Android at Work: The Essential Guide for Business Users

The Android tablet is rapidly becoming a popular personal computing device. How well does it stand up for business use?
Written by Scott Raymond, Inactive on

The Android operating system has been growing into a popular tablet platform. It hasn't hit the sales numbers that Apple's iPad has reached yet, but the momentum is building rapidly. Devices like the Samsung Galaxy Tab and the Motorola Xoom have enjoyed a measure of success, and future tablet devices from other manufacturers are soon to follow.

Previously, I wrote an article on sysadmins using an Android device in place of a laptop for technical work. This time I would like to explore the workplace side of things, and see how Android can benefit the average office worker.

Also Read: The Android Sysadmin: Remote Administration in the Smartphone Age

The Android platform is well-suited to the workplace. Google has added a considerable amount of capability for Android, such as remote device administration, integration with Google Apps for Business, and Google Voice.

Out of the box, Android can sync with Google Apps, as well as Microsoft Exchange. Google has also added encryption to the Honeycomb operating system, allowing users to protect all of the data on their devices. If you use Chrome as your browser, you can sync your bookmarks to the Honeycomb browser. You can do the same if you use Firefox as your main browser and have Firefox for Android installed on your tablet.

That's all well and good, but what else can Android do? Lots of devices can do email and browse the web, but we all know that the workplace requires more than just those capabilities. In order to replace a laptop in the office, the Android tablet needs to be up to the task.

One of the main business decisions for laptops is the ability to access your documents and data on the road. Android tablets can handle that, too. If you're one of the many users of Dropbox, then their Android application would certainly fit the bill.

Note-taking in meetings is often necessary. Instead of loudly clicking away at your laptop keyboard, you could take notes more quietly using the on-screen display of your tablet. And while there are certainly plenty of notepad applications available, you might find Evernote for Android to be a more comprehensive tool when simple note-taking doesn't meet your needs.

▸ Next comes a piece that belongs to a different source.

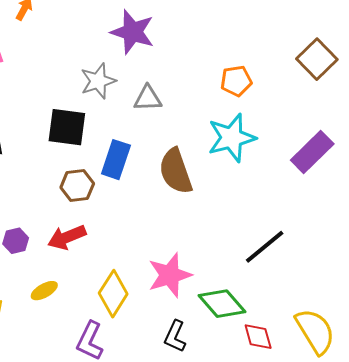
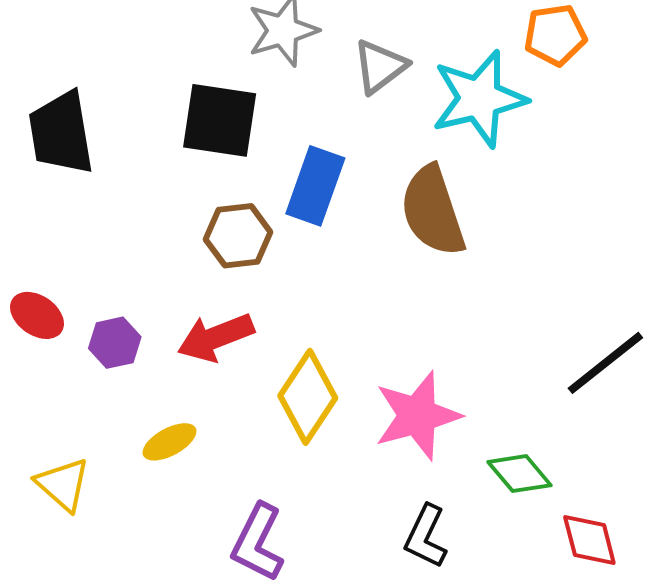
gray triangle: (148, 98) -> (380, 66), turned -36
cyan star: (232, 138) -> (479, 99), moved
yellow diamond: (113, 294) -> (308, 397), moved
green diamond: (222, 304) -> (519, 474), size x0.7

Sure, you can access Google Apps through the browser. But what about having documents and spreadsheets stored on the tablet? DataViz Documents To Go is considered to be one of the leaders in working with your documents, spreadsheets and slide presentations on mobile platforms. It works with Google Docs as well.

There's also Quickoffice Pro which offers similar features and goes one step further; in addition to Google Apps integration, it also has the ability to access cloud services like Dropbox, Box, SugarSync, and MobileMe.

Collaboration applications haven't been left out. Cisco's Webex has an Android client available; and while GotoMeeting isn't on the Android platform yet, Fuze Meeting is available. And of course, Skype for Android is there for free internet calling.

Sometimes you need to access your home or work computer while on the road, or even when you just can't leave the conference room. For situations like these, remote access applications like LogMeIn Ignition and Wyse PocketCloud provide remote desktop control and access to data.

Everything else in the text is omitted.